Aren't they just adorable? hahah...of course they are...they are mine!

Do you ever get this I-can't-believe-I-have-kids feeling? I have. I still do as a matter of fact. I have never in my life thought I'd ever have kids. I was too afraid of childbirth. I am serious. I was so afraid of the pain that I actually thought that if ever I go through childbirth, it'll be the end of me! The silliest thing on earth I tell you.

But, how I contradict myself. I had not only gone through once but TWICE insanely mortifying birth. Both I will never forget. Because well, firstly, it's one of the craziest thing I've ever done and secondly, I wrote down my birth stories on this blog heheh...So, it's virtually impossible for me to forget the details.

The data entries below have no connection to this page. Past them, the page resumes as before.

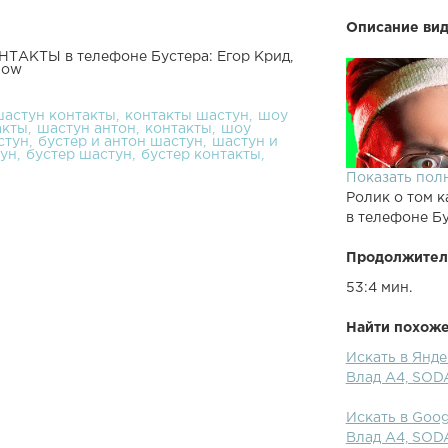
Описание вид
ТАКТЫ в телефоне Бустера: Егор Крид,
low
шастун контакты
контакты шастун
шоу
акты
шастун антон
контакты
шоу
стун
бустер и антон шастун
шастун и
тун
бустер шастун
бустер контакты
Показать пол
Ролик о том к
в телефоне Бу
Продолжител
53:4 мин.
Найти похожее
Искать в Янд
Влад А4, SODA
Искать в Goo
Влад А4, SODA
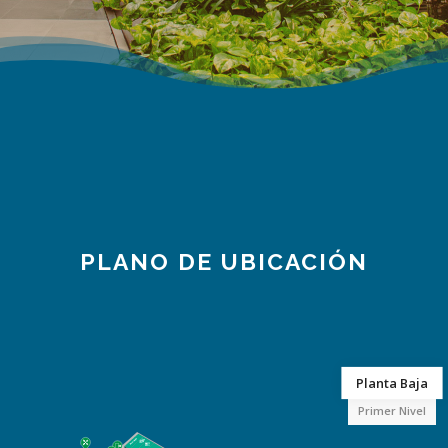
PLANO DE UBICACIÓN
Planta Baja
Primer Nivel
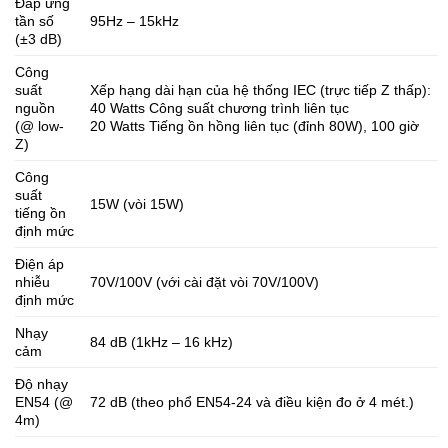
Đáp ứng
tần số
95Hz – 15kHz
(±3 dB)
Công
suất
Xếp hạng dài hạn của hệ thống IEC (trực tiếp Z thấp):
nguồn
40 Watts Công suất chương trình liên tục
(@ low-
20 Watts Tiếng ồn hồng liên tục (đỉnh 80W), 100 giờ
Z)
Công
suất
15W (vòi 15W)
tiếng ồn
định mức
Điện áp
nhiễu
70V/100V (với cài đặt vòi 70V/100V)
định mức
Nhạy
84 dB (1kHz – 16 kHz)
cảm
Độ nhạy
EN54 (@
72 dB (theo phổ EN54-24 và điều kiện đo ở 4 mét.)
4m)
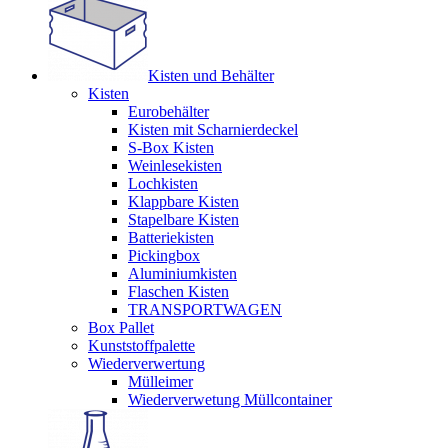
Kisten und Behälter
Kisten
Eurobehälter
Kisten mit Scharnierdeckel
S-Box Kisten
Weinlesekisten
Lochkisten
Klappbare Kisten
Stapelbare Kisten
Batteriekisten
Pickingbox
Aluminiumkisten
Flaschen Kisten
TRANSPORTWAGEN
Box Pallet
Kunststoffpalette
Wiederverwertung
Mülleimer
Wiederverwetung Müllcontainer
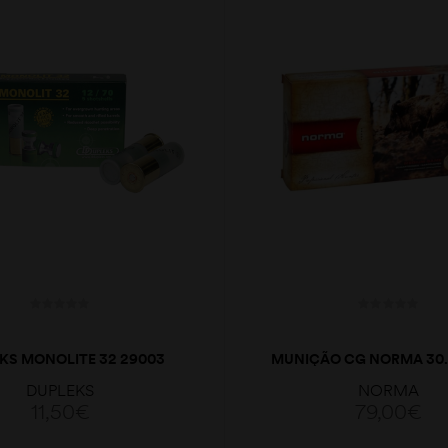
KS MONOLITE 32 29003
MUNIÇÃO CG NORMA 30.
BALAS 12
180 G
DUPLEKS
NORMA
11,50
€
79,00
€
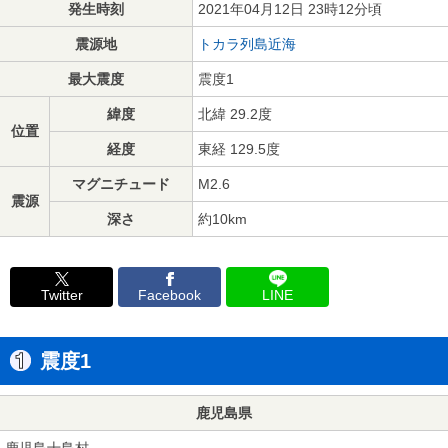
発生時刻
2021年04月12日 23時12分頃
震源地
トカラ列島近海
最大震度
震度1
緯度
北緯 29.2度
位置
経度
東経 129.5度
マグニチュード
M2.6
震源
深さ
約10km
Twitter
Facebook
LINE
震度1
鹿児島県
鹿児島十島村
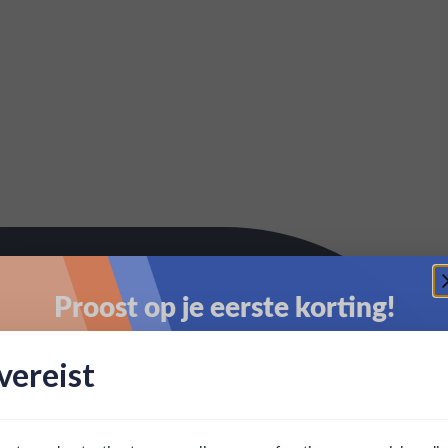
Proost op je eerste korting!
Schrijf je in en ontvang direct 5% korting op je eerste
ereist
bestelling.
Email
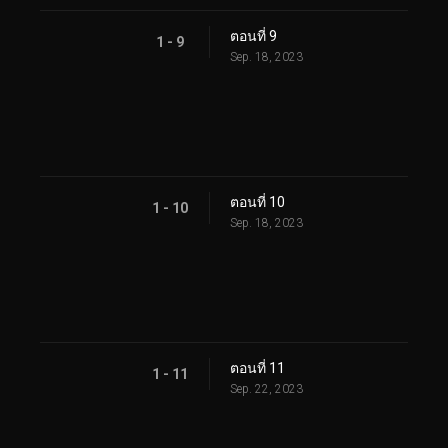
ตอนที่ 9
1 - 9
Sep. 18, 2023
ตอนที่ 10
1 - 10
Sep. 18, 2023
ตอนที่ 11
1 - 11
Sep. 22, 2023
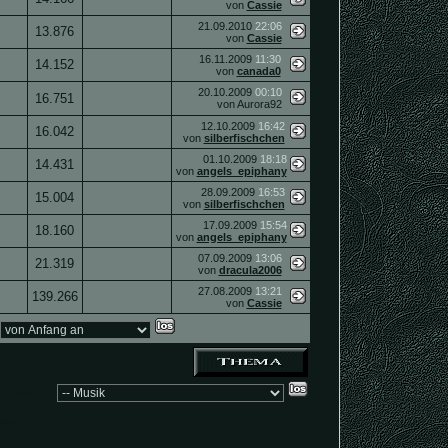
von
Cassie
21.09.2010
22:06
13.876
von
Cassie
16.11.2009
11:30
14.152
von
canada0
20.10.2009
00:10
16.751
von Aurora92
12.10.2009
16:42
16.042
von
silberfischchen
01.10.2009
18:18
14.431
von
angels_epiphany
28.09.2009
16:53
15.004
von
silberfischchen
17.09.2009
15:54
18.160
von
angels_epiphany
07.09.2009
13:06
21.319
von
dracula2006
27.08.2009
13:21
139.266
von
Cassie
Gehe zu:
ssen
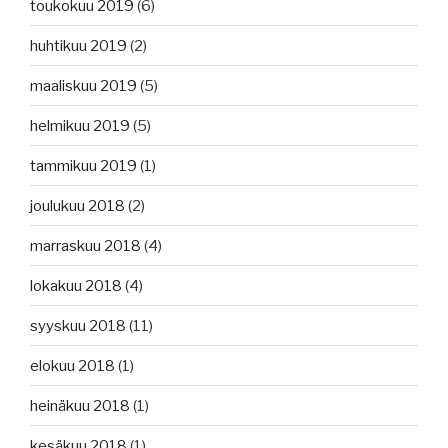
toukokuu 2019
(6)
huhtikuu 2019
(2)
maaliskuu 2019
(5)
helmikuu 2019
(5)
tammikuu 2019
(1)
joulukuu 2018
(2)
marraskuu 2018
(4)
lokakuu 2018
(4)
syyskuu 2018
(11)
elokuu 2018
(1)
heinäkuu 2018
(1)
kesäkuu 2018
(1)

Despite all of that, I made it through. Both times. And now, I have two kids. Twice the happiness, twice the pain. Everything we do, everything we buy, we have to do twice and buy twice. One is never enough. Just like online life insurances, we have one for each because some things' are not meant to be shared.

I'd like to think also that now I have kids, there isn't anything I won't do for them. At least I'd try to. Possibly even eating a frog if I have to. Of course, I don't have to do anything of that sort...yet...but I suppose, if I have to, I will just hold my breath and swallow!

1 comment:

Ann said...

hahaha....you are funny!!

We do get those grossed out stories of all the blood and the pain of childbirth don't we!!

People's eyes still pop out when I tell them my period pain is worse than giving birth! But well...

no pain, no gain. But the gain sure exceeds the pain 100 fold!